I imagine the patient would be either using this on-the-move doing exercises or might even have motion impairment. Either way, if they’re on a mobile device good usability would dictate large, easy to press buttons or icons, at least on the main screen when they log data such as starting your exercise, pause, complete, save as final or draft, save to the cloud or even an option to send the activity data and/or patient feedback directly to the doctor or physical therapist from the app. Fitness mobile apps already track the mainstream healthcare data a physician or physical therapist might want (and way more data than they likely need) and it sounds like your contact’s device adds to that in some unique way.

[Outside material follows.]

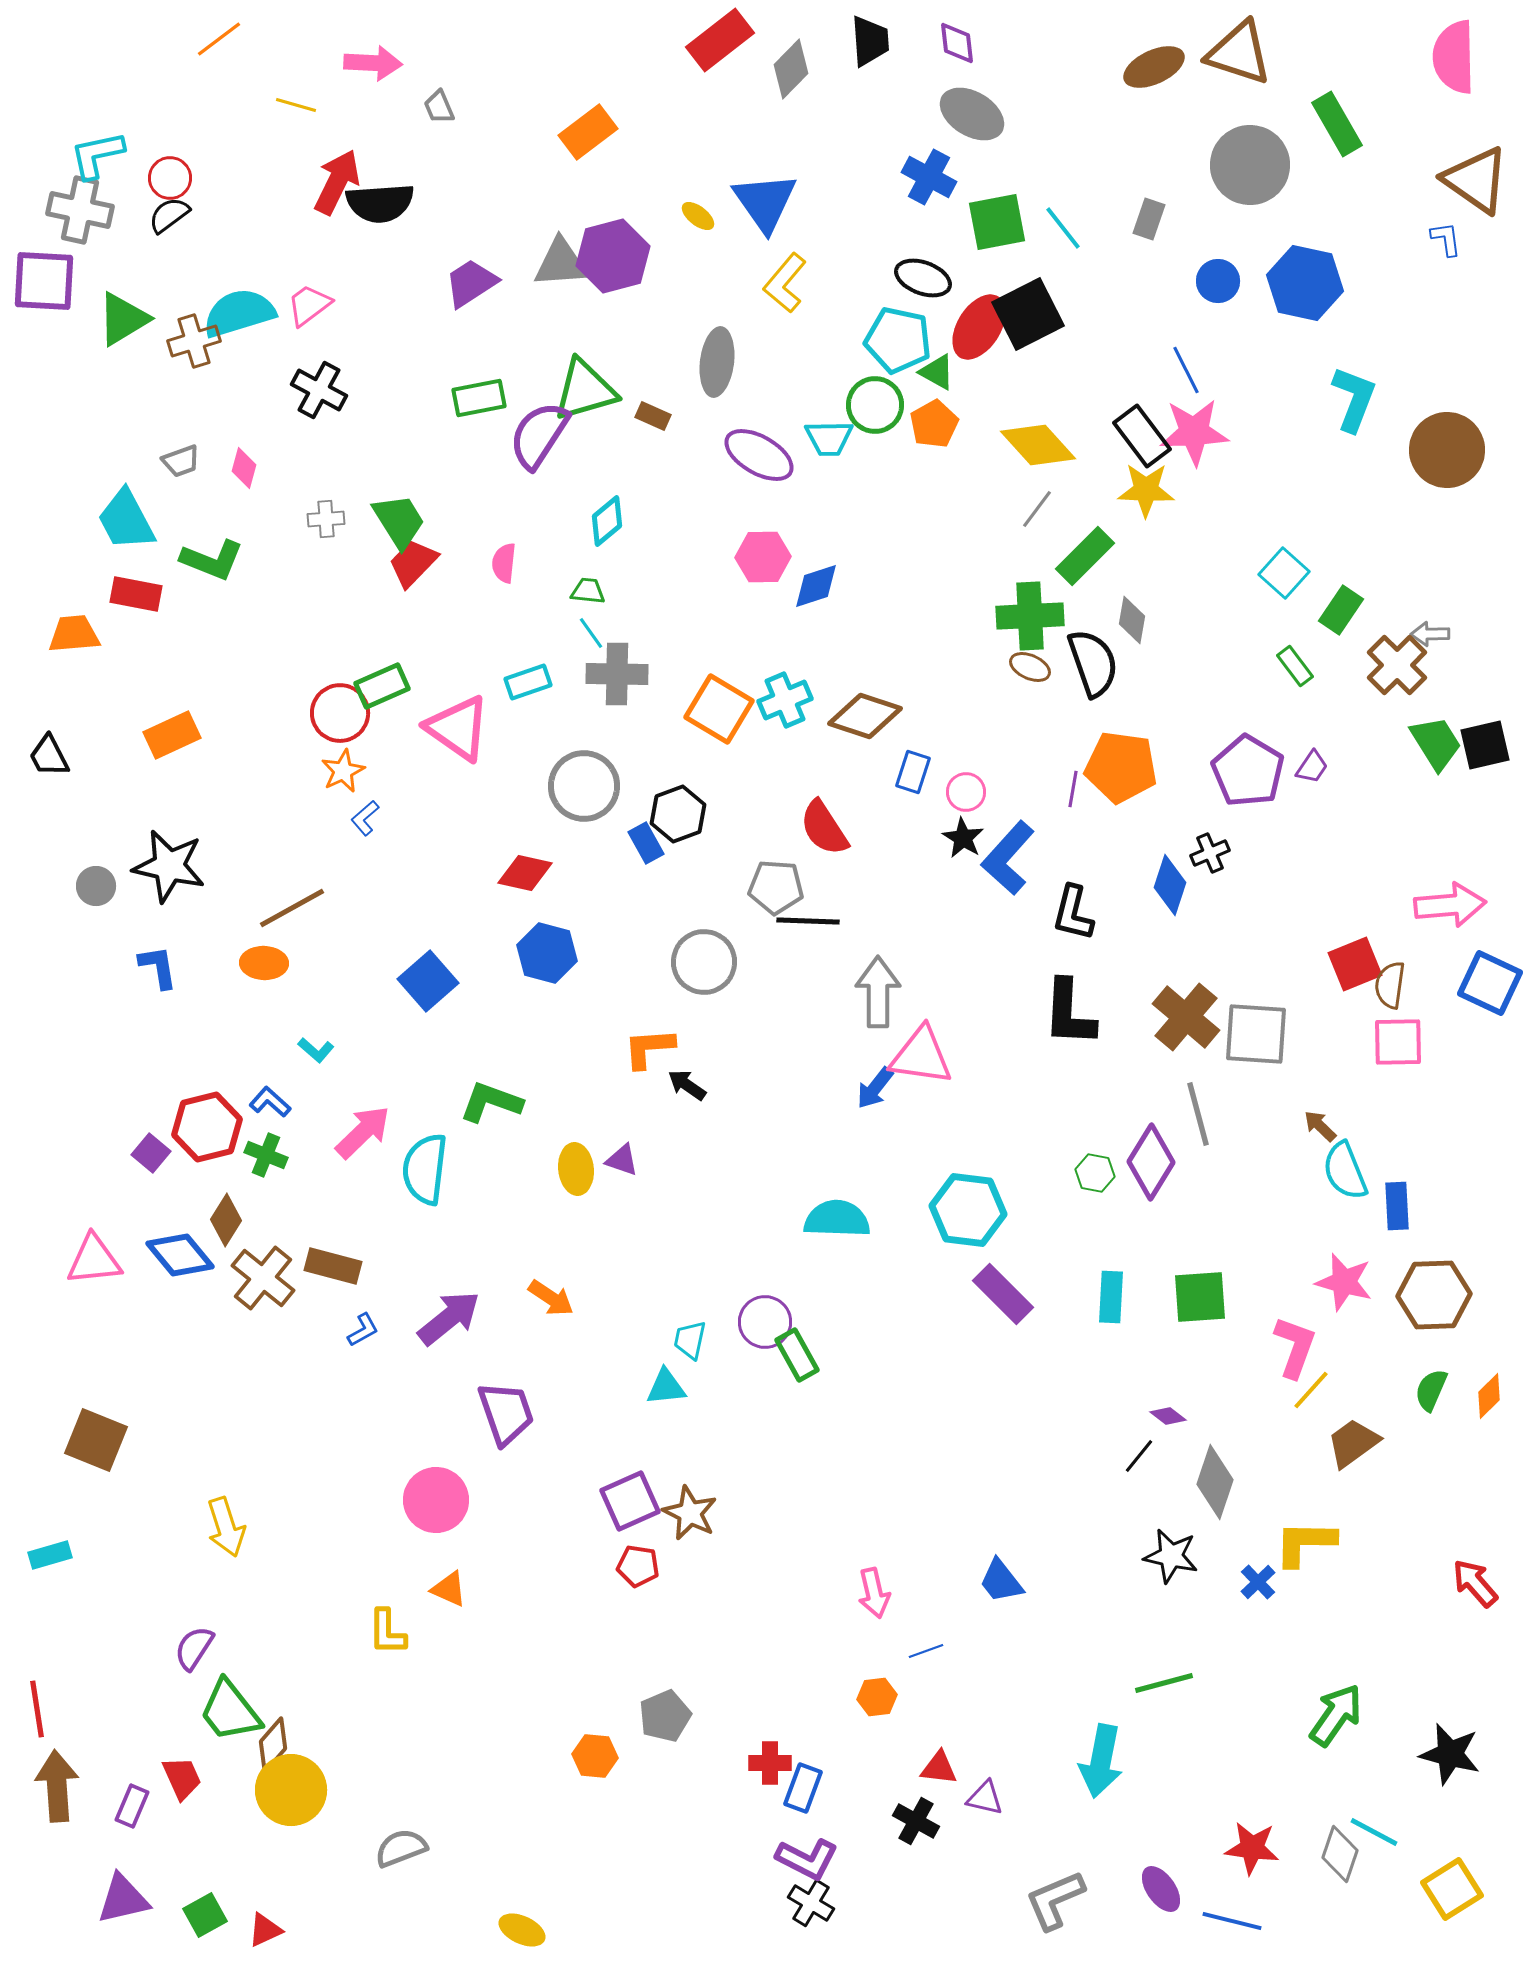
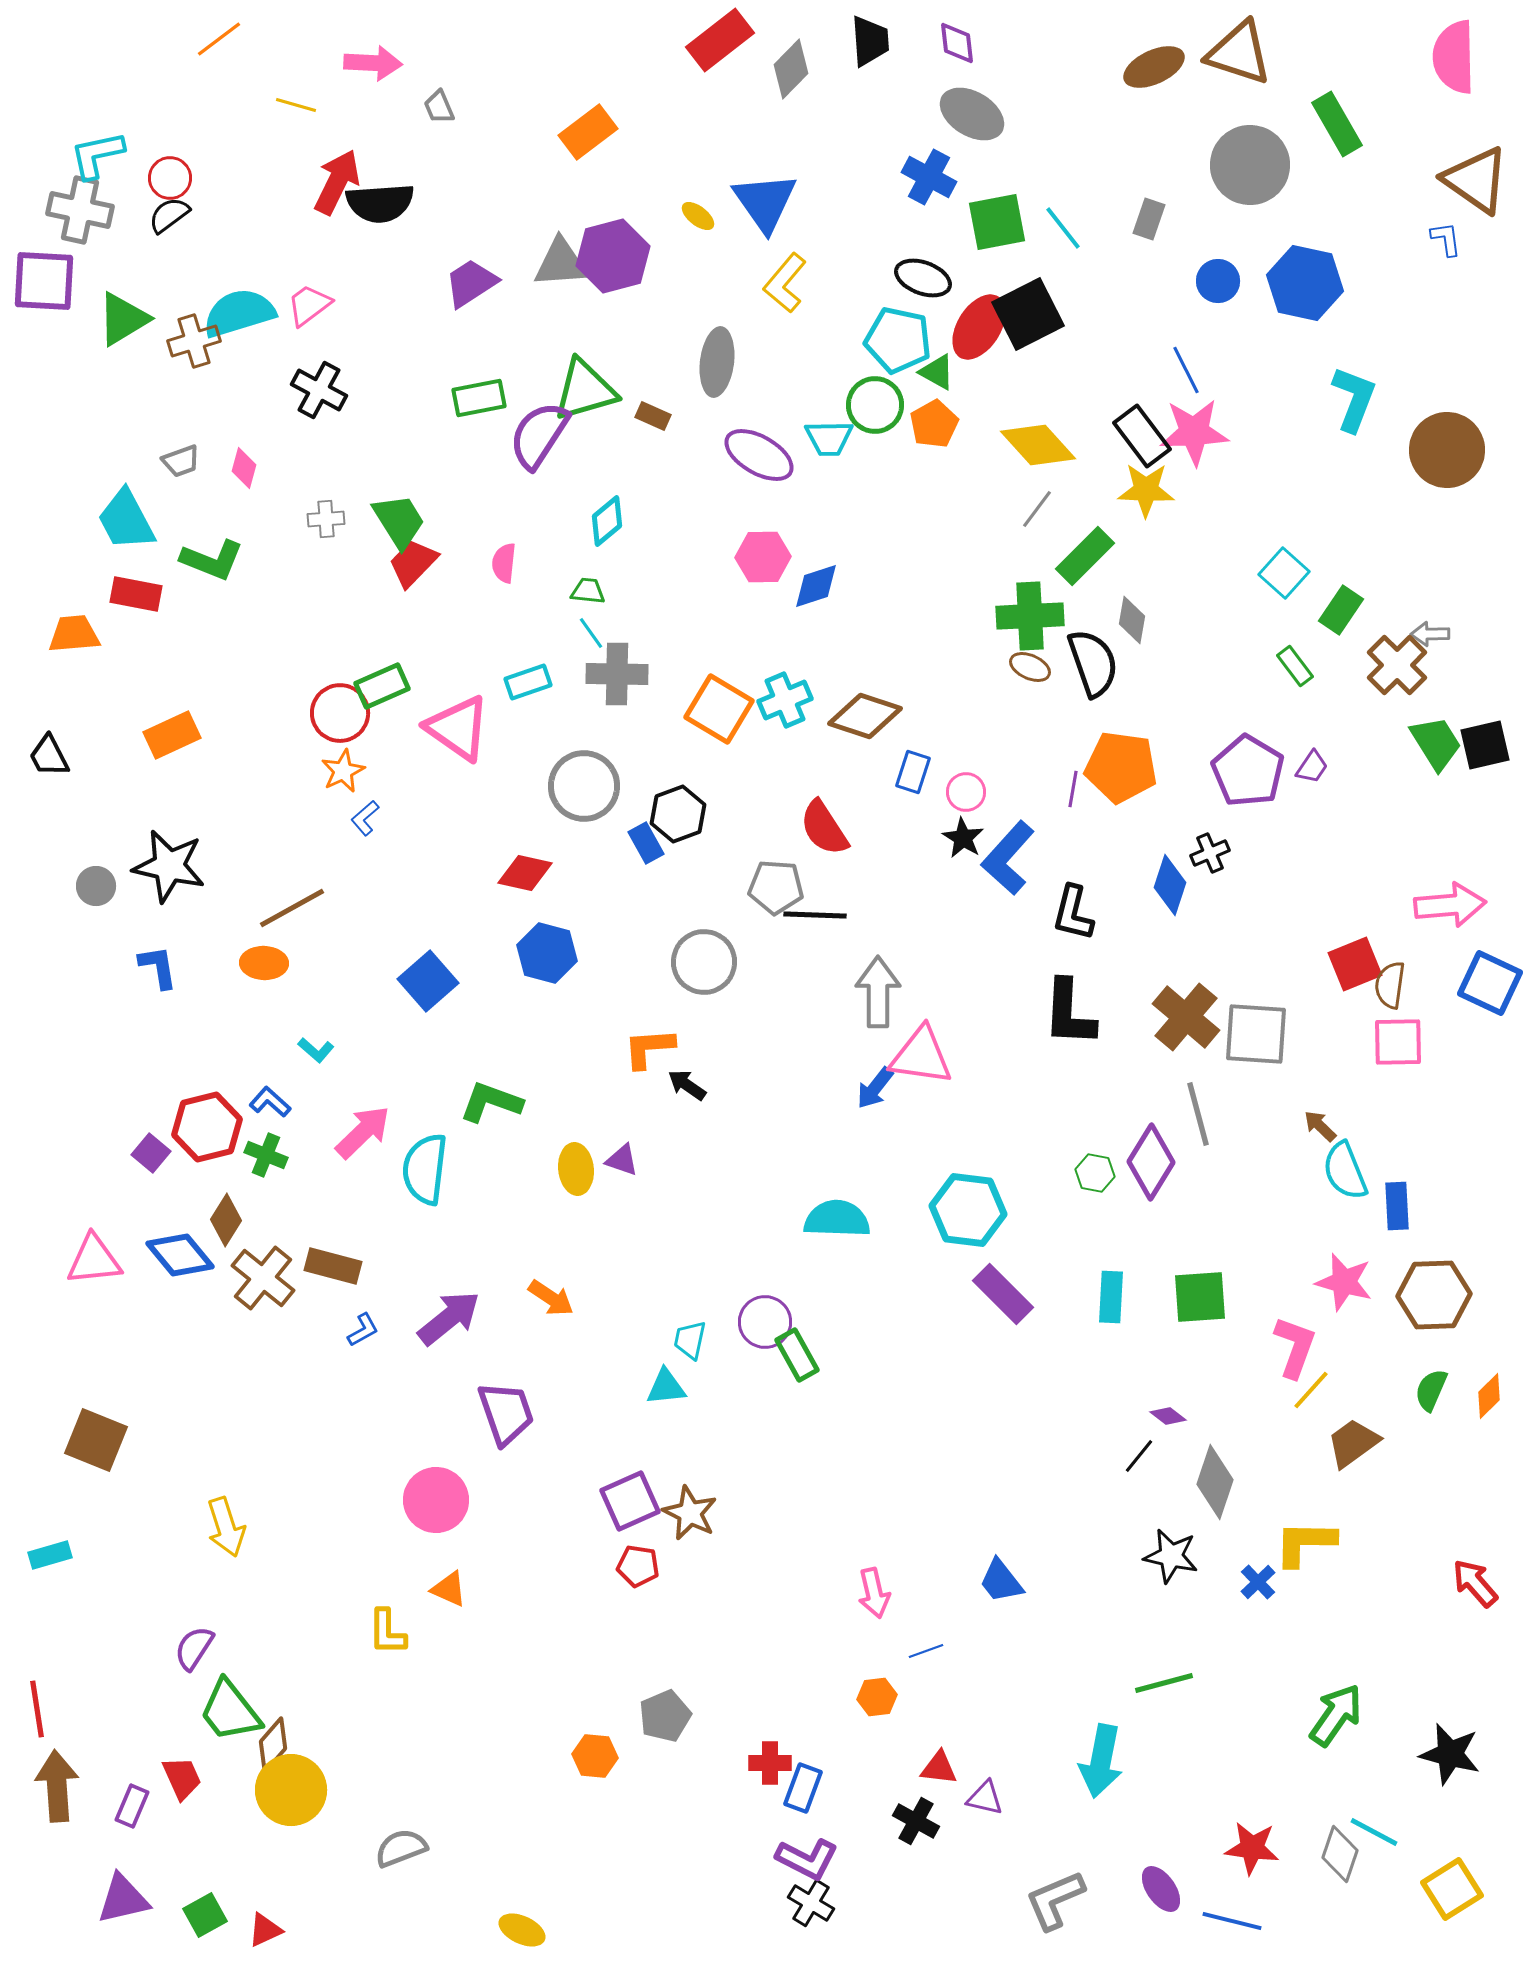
black line at (808, 921): moved 7 px right, 6 px up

On the health provider’s end, the data could be accessed from the cloud and integrated to the provider’s Electronic Health Record or in its own app. Do a search on physical therapist software and there are some good designs that can be used on either desktop or mobile device, which I think is key. Profile pics of the patient, treatment notes, the place to integrate and display the patient data they gathered, progress charts or graphs, date of next appointment or so on could be possibilities.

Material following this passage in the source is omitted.